Small biotechs and medical-device shops that big EDC vendors did not bother returning calls to.
For roughly twelve years Medrio took no outside money. It grew the way unfashionable companies grow - one customer, one renewal, one referral at a time. By 2017, when Questa Capital led a $30 million round, Medrio was already profitable and already global. The capital was for acceleration, not survival. Which is, in venture economics, the polite version of a flex.
Milestones from a company that has resisted, on principle, the urge to celebrate them.
Medrio's pitch is straightforward enough that you can put it on a single slide and only the lawyer at the back will complain. The platform handles the unglamorous infrastructure of running a clinical trial - capturing data, asking patients how they feel, getting their consent, and making sure the right pill gets to the right person at the right site.
The original. Cloud-based electronic data capture with a no-code study builder. Mid-study changes. Offline entry. Audit trails that survive auditors.
Patient-reported outcomes on the participant's own phone. Translations. Reminders. The unsexy work of compliance.
Informed consent for in-clinic, hybrid and fully decentralized studies. Signatures that hold up to regulators.
Randomization and trial supply management, integrated. Drug at the site, not in customs.
Project managers, data managers and biostatisticians from Medrio's own bench, billed by the hour and worth it.
Released January 2025. Ask the database a question, get an answer that did not require a SQL whisperer.
Software for clinical trials does not get reviewed on Product Hunt. The proof is in the studies that finish and the regulators that nod. By that scoreboard, Medrio is doing well.
Medrio's mission, stripped of marketing varnish, is that the bottleneck in getting a new therapy to a patient should not be the database. It should be the biology. The platform exists to push as much of the operational drag - the spreadsheets, the file transfers, the integration tickets - out of the way of the people who are actually trying to figure out whether a molecule works.
This sounds modest. It is not. Roughly half the cost of a clinical trial is data management and site operations. Shaving weeks off a study build, or removing a hand-off between two vendors, compounds across thousands of trials into real human time. Possibly into real human lives. Medrio is reluctant to phrase it that way out loud. We will phrase it that way for them.
The shape of clinical research is changing. Patients want to participate from home. Sponsors want to run adaptive protocols that change mid-study. Regulators want more data, in more places, with more provenance. The old assumption - that a trial is a thing that happens inside a hospital, on paper, supervised by one site coordinator - is collapsing on every axis at once.

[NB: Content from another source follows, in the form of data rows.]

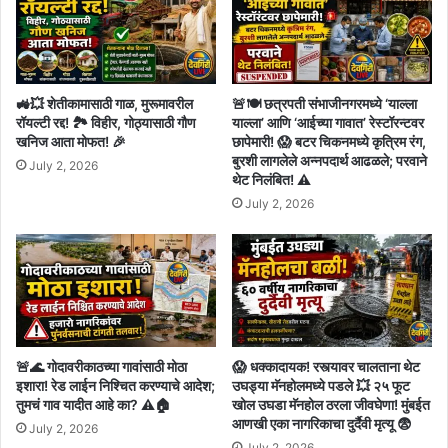
🚜💥 शेतीकामासाठी गाळ, मुरूमावरील
🚨🍽️ छत्रपती संभाजीनगरमध्ये ‘याल्ला
रॉयल्टी रद्द! 🏞️ विहीर, गोठ्यासाठी गौण
याल्ला’ आणि ‘आईच्या गावात’ रेस्टॉरन्टवर
खनिज आता मोफत! 🎉
छापेमारी! 😱 बटर चिकनमध्ये कृत्रिम रंग,
बुरशी लागलेले अन्नपदार्थ आढळले; परवाने
July 2, 2026
थेट निलंबित! ⚠️
July 2, 2026
🚨🌊 गोदावरीकाठच्या गावांसाठी मोठा
😱 धक्कादायक! रस्त्यावर चालताना थेट
इशारा! रेड लाईन निश्चित करण्याचे आदेश;
उघड्या मॅनहोलमध्ये पडले 💥 २५ फूट
तुमचं गाव यादीत आहे का? ⚠️🏠
खोल उघडा मॅनहोल ठरला जीवघेणा! मुंबईत
आणखी एका नागरिकाचा दुर्दैवी मृत्यू 😨
July 2, 2026
July 2, 2026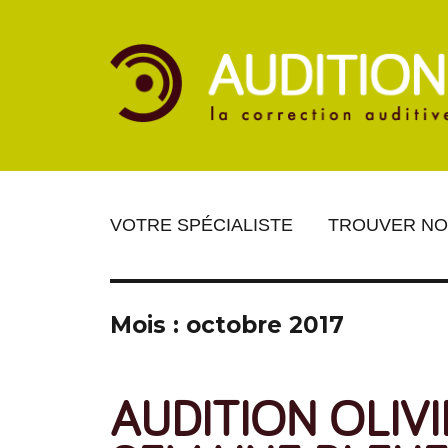
VOTRE SPÉCIALISTE
TROUVER NO
Mois : octobre 2017
AUDITION OLIVI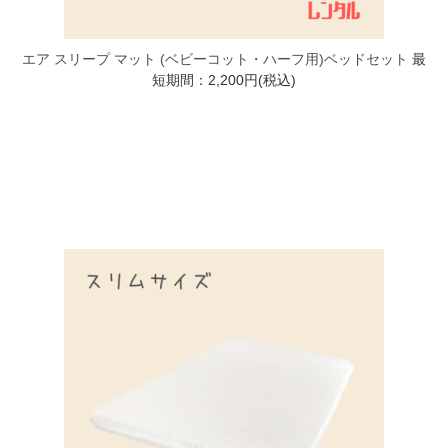
エア スリープ マット (ベビーコット・ハーフ用)ベッドセット
最
短期間：2,200円(税込)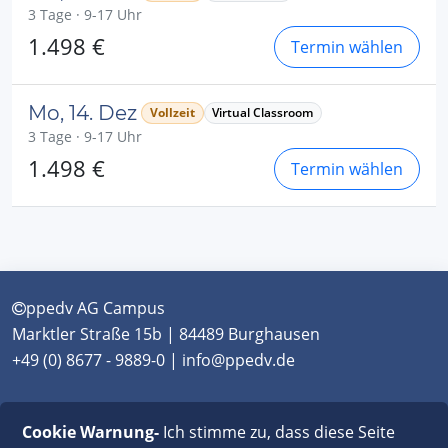
3 Tage · 9-17 Uhr
1.498 €
Termin wählen
Mo, 14. Dez
Vollzeit
Virtual Classroom
3 Tage · 9-17 Uhr
1.498 €
Termin wählen
ppedv AG Campus
Marktler Straße 15b | 84489 Burghausen
+49 (0) 8677 - 9889-0 | info@ppedv.de
München
|
Burghausen
|
Berlin
|
Wien
|
Virtual
Cookie Warnung-
Ich stimme zu, dass diese Seite
Classroom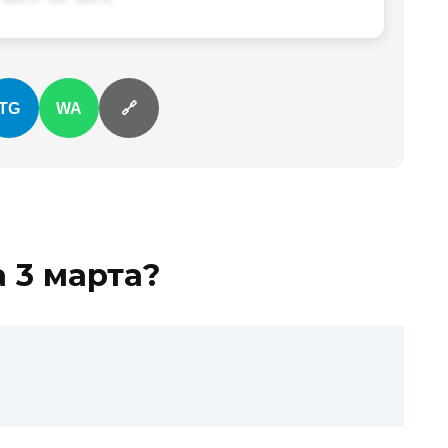
TG
WA
🔗
а
3 марта
?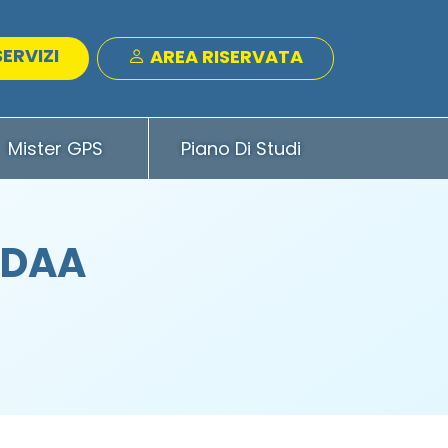
SERVIZI
AREA RISERVATA
Mister GPS
Piano Di Studi
ADAA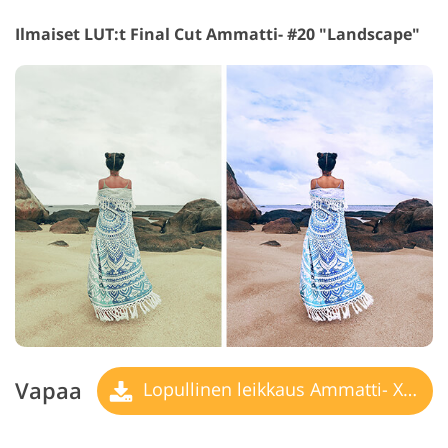
Ilmaiset LUT:t Final Cut Ammatti- #20 "Landscape"
Vapaa
Lopullinen leikkaus Ammatti- X LUT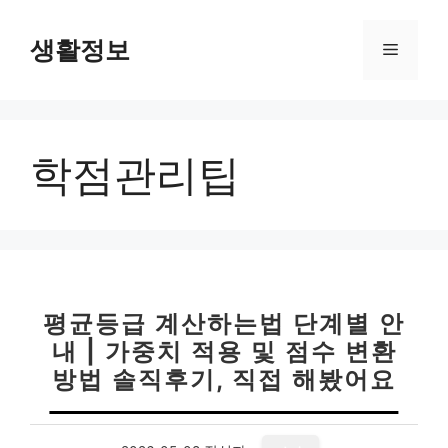
컨
텐
생활정보
메
츠
로
뉴
건
너
학점관리팁
뛰
기
평균등급 계산하는법 단계별 안
내 | 가중치 적용 및 점수 변환
방법 솔직후기, 직접 해봤어요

Decentralized and hybrid trials need software that does not assume a wired ethernet jack. They need consent that travels. They need randomization that respects time zones. They need data capture that works offline in a village clinic and syncs cleanly when a signal returns. They need, in other words, exactly what Medrio has been building, on purpose, for two decades.

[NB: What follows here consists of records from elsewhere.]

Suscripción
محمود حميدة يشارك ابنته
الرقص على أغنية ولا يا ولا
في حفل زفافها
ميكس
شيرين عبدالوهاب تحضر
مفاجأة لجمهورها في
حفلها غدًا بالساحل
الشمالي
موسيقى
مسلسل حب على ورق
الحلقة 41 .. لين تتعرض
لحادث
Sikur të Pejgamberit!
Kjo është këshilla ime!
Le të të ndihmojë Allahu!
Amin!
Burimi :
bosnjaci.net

Add AI-enabled reporting on top, and the next five years of clinical research start to look like the kind of thing a single coordinator in Lyon can run without losing a weekend. Which, conveniently, is where this story began.

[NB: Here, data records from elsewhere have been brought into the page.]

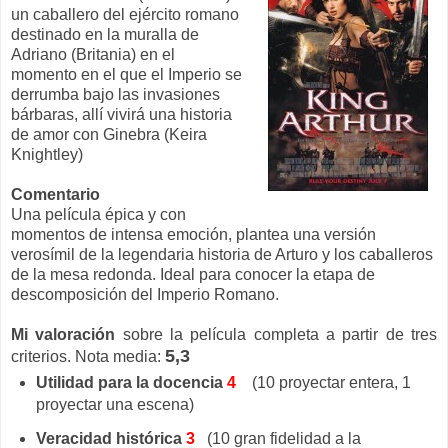
un caballero del ejército romano
destinado en la muralla de
Adriano (Britania) en el
momento en el que el Imperio se
derrumba bajo las invasiones
bárbaras, allí vivirá una historia
de amor con Ginebra (Keira
Knightley)
Comentario
Una película épica y con
momentos de intensa emoción, plantea una versión
verosímil de la legendaria historia de Arturo y los caballeros
de la mesa redonda. Ideal para conocer la etapa de
descomposición del Imperio Romano.
Mi valoración
sobre la película completa a partir de tres
5,3
criterios. Nota media:
Utilidad para la docencia
4
(10 proyectar entera, 1
proyectar una escena)
Veracidad histórica
3
(10 gran fidelidad a la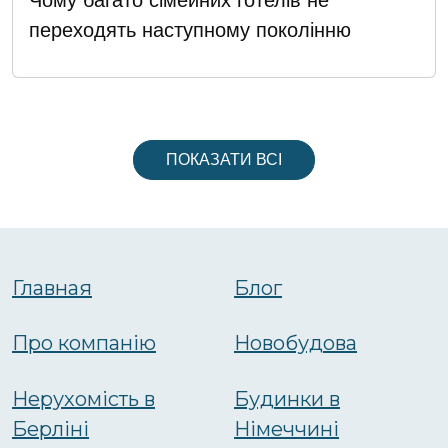
переходять наступному поколінню
ПОКАЗАТИ ВСІ
Главная
Блог
Про компанію
Новобудова
Нерухомість в
Будинки в
Берліні
Німеччині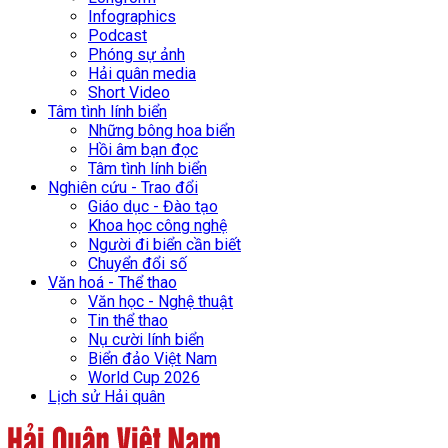
Infographics
Podcast
Phóng sự ảnh
Hải quân media
Short Video
Tâm tình lính biển
Những bông hoa biển
Hồi âm bạn đọc
Tâm tình lính biển
Nghiên cứu - Trao đổi
Giáo dục - Đào tạo
Khoa học công nghệ
Người đi biển cần biết
Chuyển đổi số
Văn hoá - Thể thao
Văn học - Nghệ thuật
Tin thể thao
Nụ cười lính biển
Biển đảo Việt Nam
World Cup 2026
Lịch sử Hải quân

The coordinator closes seventeen queries. Approves the protocol amendment. Triggers a randomization. Glances at an AI-generated study summary that, two years ago, would have required a phone call to a biostatistician in another time zone. She gets coffee.
None of this looks like progress, which is the highest compliment software in this category can earn. Medrio's job, the one it has been doing since 2005, is to be the part of the trial that you do not have to think about. On a good morning - and there are increasingly more good mornings - you do not.